Are there good online methods for attracting and receiving comments on one's article, in addition to collaborators, reviewers, and emails? If possible the comments should be public so that other people could reply to comments.


3 Answers 3


I'm aware of three general approaches that seem to be currently effective for seeding such discussion. Listed in order from most direct to least direct:

  • Comments hosted by the journal itself: a number of journals that are embracing open science principles are embracing commentary directly. With this, you don't need to take your article anywhere else for people to comment on it: they can do so right there at the article. Examples of this approach include PLOS ONE and the Frontiers series.

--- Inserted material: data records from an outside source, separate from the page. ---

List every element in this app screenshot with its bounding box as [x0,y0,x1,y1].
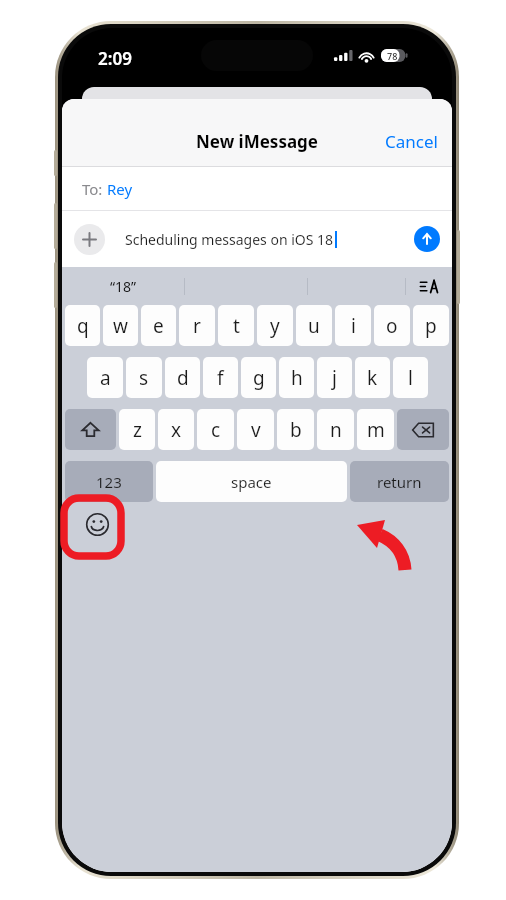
button[interactable]: y [257,305,293,346]
button[interactable]: Send [414,226,440,252]
staticText: j [332,365,337,391]
staticText: x [171,417,182,443]
button[interactable]: Shift [65,409,116,450]
button[interactable]: q [65,305,100,346]
button[interactable]: k [355,357,390,398]
button[interactable]: i [335,305,371,346]
staticText: return [377,472,422,492]
button[interactable]: Add attachment [74,224,105,255]
staticText: o [386,313,398,339]
staticText: t [233,313,240,339]
staticText: Scheduling messages on iOS 18 [125,230,334,249]
staticText: 2:09 [98,47,132,70]
button[interactable]: t [218,305,254,346]
staticText: a [100,365,111,391]
button[interactable]: 123 [65,461,153,502]
staticText: Cancel [385,130,438,153]
staticText: z [133,417,142,443]
staticText: v [251,417,261,443]
staticText: g [253,365,265,391]
staticText: w [113,313,128,339]
staticText: 123 [96,472,122,492]
button[interactable]: h [279,357,314,398]
staticText: “18” [110,277,137,296]
staticText: u [308,313,320,339]
button[interactable]: a [87,357,123,398]
button[interactable]: space [156,461,347,502]
button[interactable]: g [241,357,276,398]
staticText: c [211,417,221,443]
staticText: b [290,417,302,443]
staticText: m [367,417,385,443]
staticText: Rey [107,179,133,199]
button[interactable]: d [165,357,200,398]
button[interactable]: Backspace [397,409,449,450]
staticText: 78 [387,50,398,62]
staticText: i [351,313,356,339]
staticText: p [425,313,437,339]
staticText: l [408,365,413,391]
staticText: r [193,313,201,339]
button[interactable]: f [203,357,238,398]
button[interactable]: u [296,305,332,346]
button[interactable]: o [374,305,410,346]
staticText: n [330,417,342,443]
button[interactable]: w [103,305,138,346]
staticText: k [367,365,378,391]
button[interactable]: b [277,409,314,450]
button[interactable]: “18” [62,267,184,305]
staticText: s [139,365,149,391]
button[interactable]: x [158,409,194,450]
staticText: New iMessage [196,130,319,153]
staticText: q [77,313,89,339]
staticText: e [153,313,164,339]
button[interactable]: s [126,357,162,398]
staticText: y [270,313,280,339]
button[interactable]: p [413,305,449,346]
staticText: space [231,472,272,492]
button[interactable]: z [119,409,155,450]
button[interactable]: Scheduling messages on iOS 18 [115,223,408,256]
button[interactable]: Emoji keyboard [84,511,110,537]
button[interactable]: j [317,357,352,398]
button[interactable]: To: [62,167,452,210]
button[interactable]: r [179,305,215,346]
staticText: d [177,365,189,391]
staticText: To: [82,179,107,199]
staticText: f [217,365,224,391]
button[interactable]: c [197,409,234,450]
button[interactable]: e [141,305,176,346]
button[interactable]: m [357,409,394,450]
staticText: h [291,365,303,391]
button[interactable]: Text formatting [406,267,452,305]
button[interactable]: n [317,409,354,450]
button[interactable]: return [350,461,449,502]
button[interactable]: Cancel [371,122,452,161]
button[interactable]: l [393,357,428,398]
button[interactable]: v [237,409,274,450]
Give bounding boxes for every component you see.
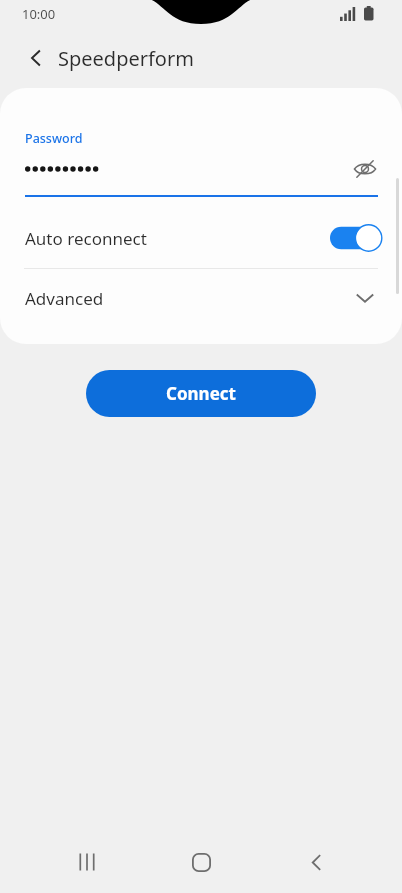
button[interactable]: Back (288, 834, 344, 890)
button[interactable]: Auto reconnect (0, 208, 402, 268)
button[interactable]: Connect (86, 370, 316, 417)
button[interactable]: Password (0, 88, 402, 208)
button[interactable]: Home (173, 834, 229, 890)
staticText: Password (25, 130, 83, 147)
staticText: Connect (166, 382, 236, 405)
staticText: Auto reconnect (25, 227, 147, 250)
staticText: 10:00 (22, 5, 56, 23)
button[interactable]: Advanced (0, 269, 402, 327)
button[interactable]: Recent apps (59, 834, 115, 890)
staticText: Speedperform (58, 45, 194, 72)
button[interactable]: Show password (344, 148, 386, 190)
button[interactable]: Back (14, 36, 58, 80)
staticText: Advanced (25, 287, 104, 310)
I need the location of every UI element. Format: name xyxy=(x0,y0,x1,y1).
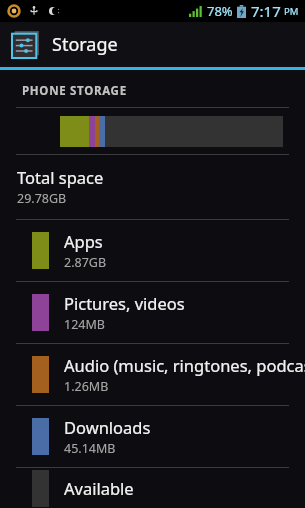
button[interactable]: Pictures, videos xyxy=(0,282,305,343)
staticText: 78% xyxy=(207,2,233,20)
staticText: 1.26MB xyxy=(64,378,109,395)
staticText: PM xyxy=(284,5,299,18)
staticText: Pictures, videos xyxy=(64,292,185,314)
button[interactable]: Audio (music, ringtones, podcasts) xyxy=(0,344,305,405)
staticText: Storage xyxy=(52,32,118,57)
button[interactable]: Available xyxy=(0,468,305,508)
staticText: Apps xyxy=(64,230,103,252)
staticText: 45.14MB xyxy=(64,440,116,457)
staticText: 29.78GB xyxy=(17,190,67,207)
other: Settings xyxy=(12,31,39,58)
staticText: 2.87GB xyxy=(64,254,107,271)
staticText: Downloads xyxy=(64,416,151,438)
staticText: Audio (music, ringtones, podcasts) xyxy=(64,354,305,376)
button[interactable]: Apps xyxy=(0,220,305,281)
staticText: Available xyxy=(64,477,134,499)
staticText: Total space xyxy=(17,166,104,188)
staticText: 124MB xyxy=(64,316,105,333)
staticText: 7:17 xyxy=(251,1,281,21)
button[interactable]: Settings xyxy=(0,22,305,67)
staticText: PHONE STORAGE xyxy=(22,83,127,99)
button[interactable]: Downloads xyxy=(0,406,305,467)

  • Some sites, most notably PubPeer, are explicitly intended to support discussion of articles.

  • If you've got a blog or other social media site, you can also host discussion there. For some people, this can be very effective, but you generally must already have a significant audience in order for this to be an effective strategy.

In all case, however, it still tends to be difficult to get meaningful discussion going of most articles, since academics don't seem very interested in comments sections unless there's a fight going on...

  • So on PLoS ONE anyone can comment on any article? That is interesting. But, the internet being what it is, it is so easy to imagine going wrong …
    – xebtl
    Commented Aug 21, 2015 at 8:14

You should see if the publisher allows other publications of your work. For example you could publish the same article to a reputable and high traffic blog within the industry. Most blogs allow comments and if it's an industry specific blog then you should only get people within that industry commenting.

If you don't want to republish the same article then you could ask the blog itself to comment on your article and link it to the original publication. This could get comments via email from your publication or comments about the article on the blog that talks about it.


In addition to @jakebeal's points, I think the more “traditional” ways should be mentioned:

  • E-mail. Usually, an author can be marked as “corresponding author” and associated with an e-mail address. Sure, it is not public, but I suspect it is one of the more common ways that comments and discussions actually happen.

  • Talks. When you present your work at a conference, discussions may ensue, and this is semi-public.

  • Formally published comments. Many journals accept Comments on existing articles as a separate category of paper. Most often, this will be to point out some (real/perceived/alleged) problem in the original paper, and there will be replies and rebuttals, which can continue to several levels of commentary.